Once seated, we weren’t surprised to find ourselves looking at a menu full of delicious choices. Our host, now the waitress, was quiet and unsmiling. We had hoped she’d offer some enthusiasm and/or insight to help us with our decisions, but she merely stood before us with her pencil poised over her order book. So, we ordered some wine to start, along with an appetizer to share. We were disappointed by the bitterness of the wine. While we saw another table collectively give theirs back, we merely asked for a glass of ice for ours. The waitress returned with a jar containing 3 crumbs of ice cubes and flatly asked if that was enough; it was almost as if she was trying to be unhelpful, or worse: antagonistic. Wouldn’t it have made more sense to have generously brought a glassful of ice to the table than to make such an insultingly chintzy offering of frozen water? On the second try we received about ten cubes.

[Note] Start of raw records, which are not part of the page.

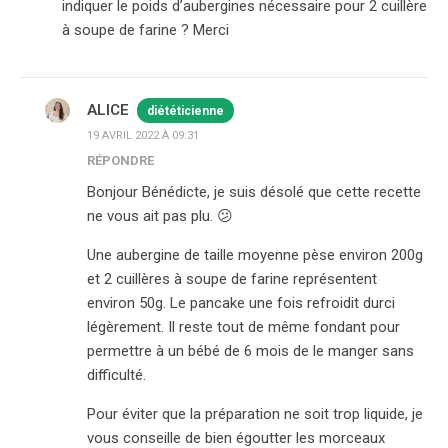
indiquer le poids d’aubergines nécessaire pour 2 cuillère
à soupe de farine ? Merci
ALICE
diététicienne
19 AVRIL 2022 À 09:31
RÉPONDRE
Bonjour Bénédicte, je suis désolé que cette recette
ne vous ait pas plu. 😕
Une aubergine de taille moyenne pèse environ 200g
et 2 cuillères à soupe de farine représentent
environ 50g. Le pancake une fois refroidit durci
légèrement. Il reste tout de même fondant pour
permettre à un bébé de 6 mois de le manger sans
difficulté.
Pour éviter que la préparation ne soit trop liquide, je
vous conseille de bien égoutter les morceaux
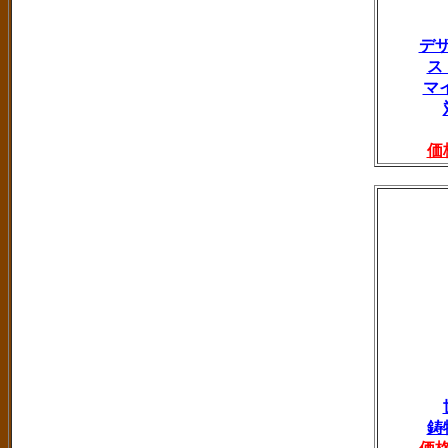
デ
ス
マ
価
鋳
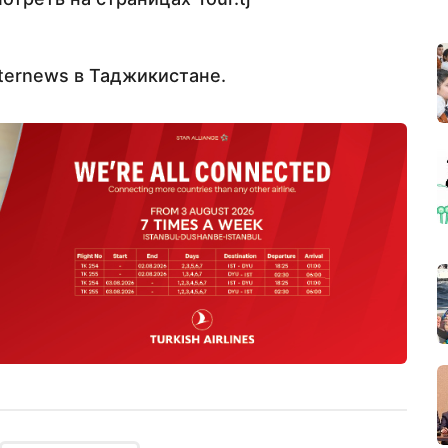
ternews в Таджикистане.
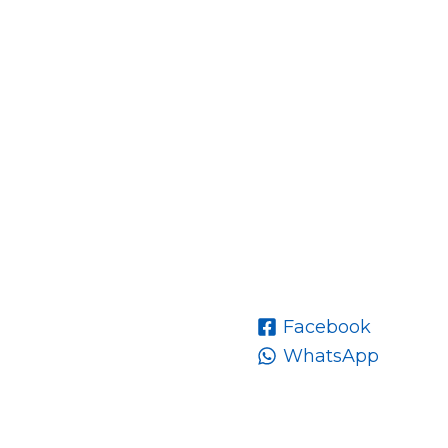
Facebook
WhatsApp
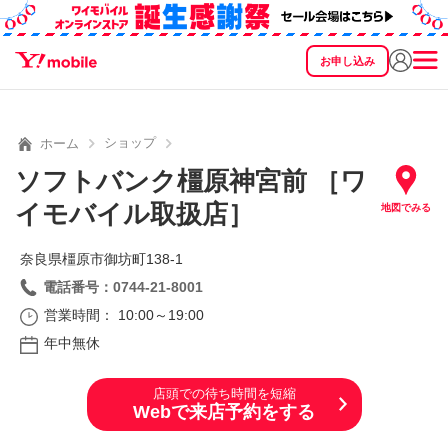
お申し込み
SEARCH
料金
製品
サービス
サポート
eSIM/SIM
ショップ
ホーム
ソフトバンク橿原神宮前 ［ワ
イモバイル取扱店］
地図でみる
奈良県橿原市御坊町138‐1
電話番号：0744-21-8001
営業時間： 10:00～19:00
年中無休
店頭での待ち時間を短縮
Webで来店予約をする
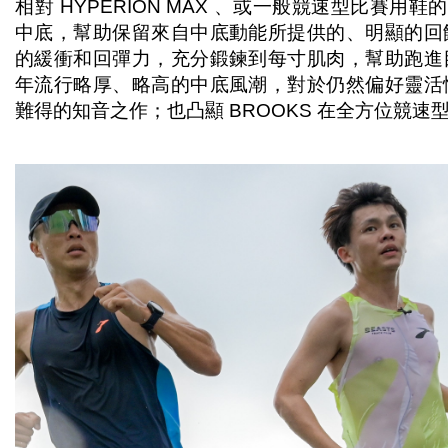
相對 HYPERION MAX 、或一般競速型比賽用鞋的
中底，幫助保留來自中底動能所提供的、明顯的回
的緩衝和回彈力，充分鍛鍊到每寸肌肉，幫助跑進
年流行略厚、略高的中底風潮，對於仍然偏好靈活
難得的知音之作；也凸顯 BROOKS 在全方位競速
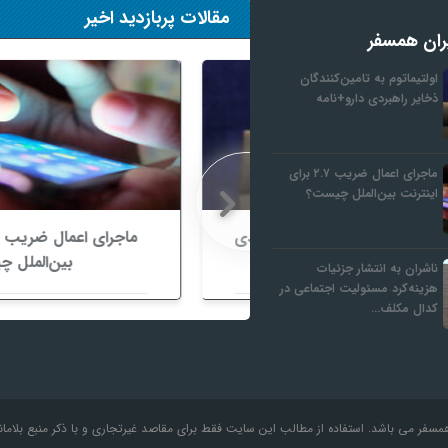
مقالات پربازدید اخیر
ران همسفر
اولتیماتوم به تامین‌کنندگان
ذخایر راهبردی دارو+نامه
ماجرای اعمال ضریب ۲.۷ برای
اینترنت بین‌الملل چیست؟
ن‌کنندگان ذخایر راهبردی
ماجرای اعمال ضر
رو+نامه
بین‌الملل چیست؟
ناشران به انتشار جزئیات
هزینه‌کرد مسئولیت اجتماعی در
کدال مکلف…
مسفر می باشد. استفاده از مطالب این سایت فقط برای مقاصد غیرتجاری و با ذکر منبع بلاما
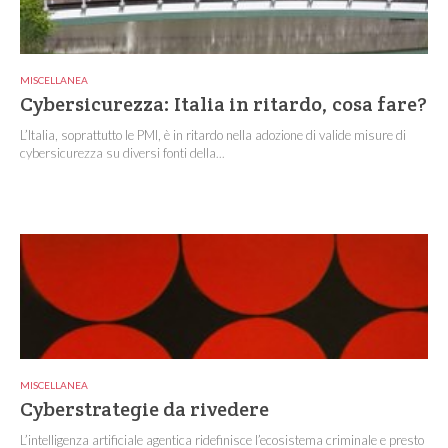
MISCELLANEA
Cybersicurezza: Italia in ritardo, cosa fare?
L’Italia, soprattutto le PMI, è in ritardo nella adozione di valide misure di
cybersicurezza su diversi fonti della...
MISCELLANEA
Cyberstrategie da rivedere
L’intelligenza artificiale agentica ridefinisce l’ecosistema criminale e presto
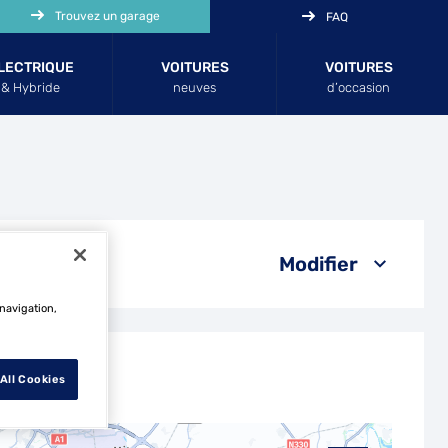
Trouvez un garage
FAQ
LECTRIQUE
VOITURES
VOITURES
& Hybride
neuves
d’occasion
Modifier
 navigation,
All Cookies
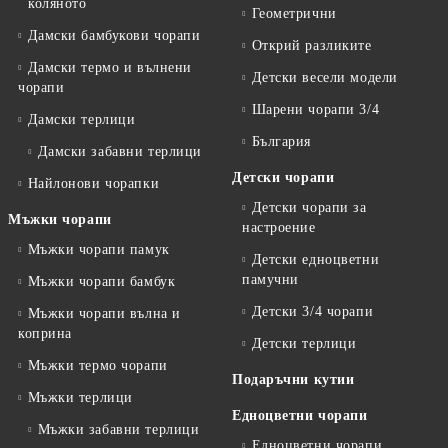
коляното
Геометрични
Дамски бамбукови чорапи
Открий разликите
Дамски термо и вълнени
Детски весели модели
чорапи
Шарени чорапи 3/4
Дамски терлици
България
Дамски забавни терлици
Детски чорапи
Найлонови чорапки
Детски чорапи за
Мъжки чорапи
настроение
Мъжки чорапи памук
Детски едноцветни
памучни
Мъжки чорапи бамбук
Детски 3/4 чорапи
Мъжки чорапи вълна и
коприна
Детски терлици
Мъжки термо чорапи
Подаръчни кутии
Мъжки терлици
Едноцветни чорапи
Мъжки забавни терлици
Едноцветни чорапи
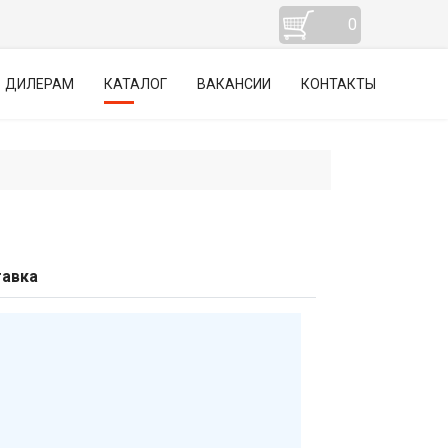
0
ДИЛЕРАМ
КАТАЛОГ
ВАКАНСИИ
КОНТАКТЫ
авка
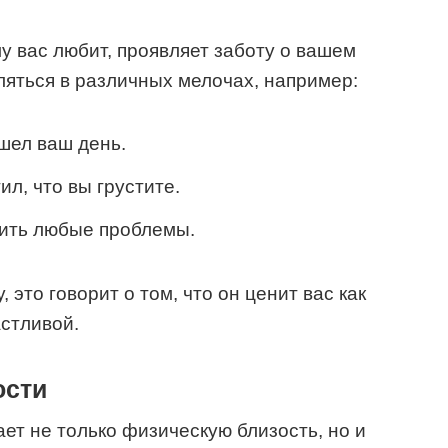
у вас любит, проявляет заботу о вашем
ляться в различных мелочах, например:
ошел ваш день.
ил, что вы грустите.
шить любые проблемы.
 это говорит о том, что он ценит вас как
астливой.
ости
т не только физическую близость, но и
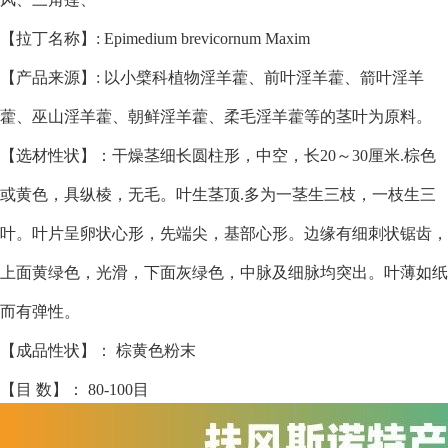
【拉丁名称】: Epimedium brevicornum Maxim
【产品来源】: 以小檗科植物淫羊藿、前叶淫羊藿、箭叶淫羊
藿、巫山淫羊藿、朝鲜淫羊藿、柔毛淫羊藿等的茎叶为原料。
【选材性状】：干燥茎细长圆柱形，中空，长20～30厘米.棕色
或黄色，具纵棱，无毛。叶生茎顶.多为一茎生三枝，一枝生三
叶。叶片呈卵状心形，先端尖，基部心形。边缘有细刺状锯齿，
上面黄绿色，光滑，下面灰绿色，中脉及细脉均突出。叶薄如纸
而有弹性。
【成品性状】： 棕黄色粉末
【目 数】： 80-100目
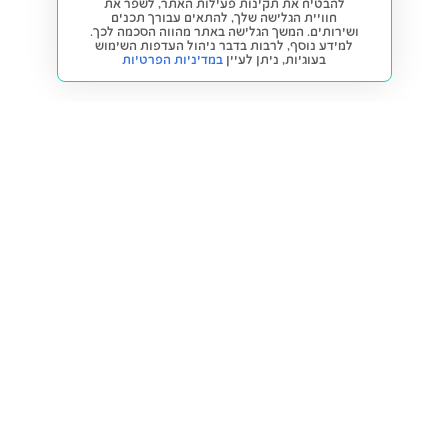
להבטיח את תקינות פעילות האתר, לשפר את
חוויית הגלישה שלך, להתאים עבורך תכנים
ושירותים. המשך הגלישה באתר מהווה הסכמה לכך.
למידע נוסף, לרבות בדבר ניהול העדפות השימוש
בעוגיות,
ניתן לעיין
במדיניות הפרטיות
חזרה למעלה
קנייה ומכירה
פתרונות freesbe
מטרו freesbe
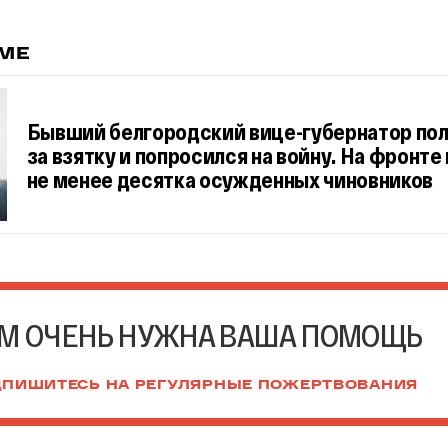
ЕМЕ
Бывший белгородский вице-губернатор пол
за взятку и попросился на войну. На фронте
не менее десятка осужденных чиновников
М ОЧЕНЬ НУЖНА ВАША ПОМОЩЬ
ПИШИТЕСЬ НА РЕГУЛЯРНЫЕ ПОЖЕРТВОВАНИЯ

Our appetizer was sliced bread served with olive oil. We found it more than a little unusual to have to order bread and olive oil as an appetizer in an Italian restaurant rather than have it served gratis, but it was delicious nonetheless. The bread was fresh and crispy (although not even close to focaccia, as it’s listed), and served with very nice olive oil sprinkled with coarse sea salt.
For dinner we chose to share three options:
spaghetti with meatballs: The meatballs were the most delicious, vegetably meatball substitutes I've ever had. Not at all meaty tasting, they were the perfect texture and consistency and were nicely complimented by Portobello’s tasty, basily, tomato sauce.
tempeh hazelnut ravioli: adorable handmade raviolis filled with tempeh and sprinkled with hazelnuts and olive oil.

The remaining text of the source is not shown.